More importantly, a star like the Sun will only get disrupted *before* it crosses the event horizon if the black hole is < 100 million solar masses. Otherwise it will get sucked in and be lost to sight without any drama!
The big black hole in the center of our galaxy is only 4 million solar masses, so this 'silent death' doesn't happen here. But it happens elsewhere. The biggest black hole known is 66 *billion* solar masses!
Black holes emit flares of light that we don't understand. Some must be from stars falling in. But many flares show very little light in hydrogen's spectral lines! This talk is pretty fun, and it's all about these mysteries.
@johncarlosbaez "We could be falling through the event horizon of a truly enormous black hole right now."
I've been always puzzled by this. Surely you'd see the horizon as a black surface coming at you, since no light can escape the black hole. And once your legs get past the horizon, you'd lose the feeling in them forever. Although the math inside a black hole gets really crazy, so I don't know how much I can trust my intuitions.
@BartoszMilewski - trust the equivalence principle: any small enough patch of spacetime is indistinguishable from Minkowski spacetime for a free-falling particle.
If you fall through the event horizon of an enormous black hole with your arm outstretched before you, your hand doesn't disappear as it crosses the horizon. But if you use rockets to hover outside the horizon and stick your arm in, it gets ripped off and disappears from view.
@johncarlosbaez
If my hand doesn't disappear, it means I can see things in front of me, including the singularity? What does the singularity look like?
@BartoszMilewski - light never comes out through the horizon, yet your outstretched hand doesn't disappear as you fall in a big black hole. Explain!
You never see the singularity, even from inside a black hole, because it's always in your future.
@johncarlosbaez But presumably @BartoszMilewski's statement that "you'd see the horizon as a black surface coming at you" is true at some level, because what you see in the distance is not only a function of local spacetime (unless you're inside an enclosure, which is the usual conceit of equivalence principle thought experiments).
@johncarlosbaez @internic
This is NASA simulation of a fall into a black hole.
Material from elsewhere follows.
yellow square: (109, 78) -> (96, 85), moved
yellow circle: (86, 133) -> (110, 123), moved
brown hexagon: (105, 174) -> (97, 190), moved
It shows a black wall.
@BartoszMilewski @johncarlosbaez Incidentally, that video is the work of @SchnittGetsReal
@BartoszMilewski - I hope you read this... another branch of this sprawling thread:
@johncarlosbaez @internic
So you see my confusion: If the approaching horizon looks like a black wall, you shouldn't be able to see your hand that has just crossed it.
@BartoszMilewski
As far as I understand GR, even long before you actually arrive at the proper horizon things will get very dark, as only the light moving in a narrower and narrower cone will be able to escape.
@johncarlosbaez @internic
@j_bertolotti @BartoszMilewski Right. The situation with your arm is different, and that's where the conformal diagram that @johncarlosbaez posted is helpful. If you imagine an extended object falling into the black hole you can see that light from the left side (closer to the center) will always reach the right side at a later time. If, however, the object stops falling inward while partially over the horizon, light from the portion inside the horizon will never reach the portion outside (correspondingly meaning no causal force law can possibly keep them from tearing apart).
I think that another way to think of it is that near the horizon light is moving outward from the center more and more slowly (in terms of Schwarzschild coordinate distance vs. coordinate time), at the horizon it's standing still, and inside the horizon it's actually falling inward. If you're stationary outside the event horizon, the light from inside never reaches you. If you're falling inward, you will catch up with with the light from stuff further toward the center, because while it is falling toward the singularity, it is doing so more slowly than you (or any massive body).
@internic @j_bertolotti @johncarlosbaez
Let's simplify the problem. Two observers are free-falling one after another. We are the second observer filming the first one. Does the first one disappear behind the horizon?
Assume this is a humongous black hole, so tidal forces are negligible.
@BartoszMilewski @j_bertolotti @johncarlosbaez No, from the perspective of the second observer the first never disappears. You can see this by taking the above conformal diagram and drawing two timelike world lines that cross the event horizon and end at the singularity. If you then draw a set of outward-pointed light rays (moving up and to the right at 45°) from events on the first world line, you will see they continue to intersect the second. However, also note that the image that the second observer receives just before crossing the event horizon is of light the first observer emitted just before crossing the event horizon.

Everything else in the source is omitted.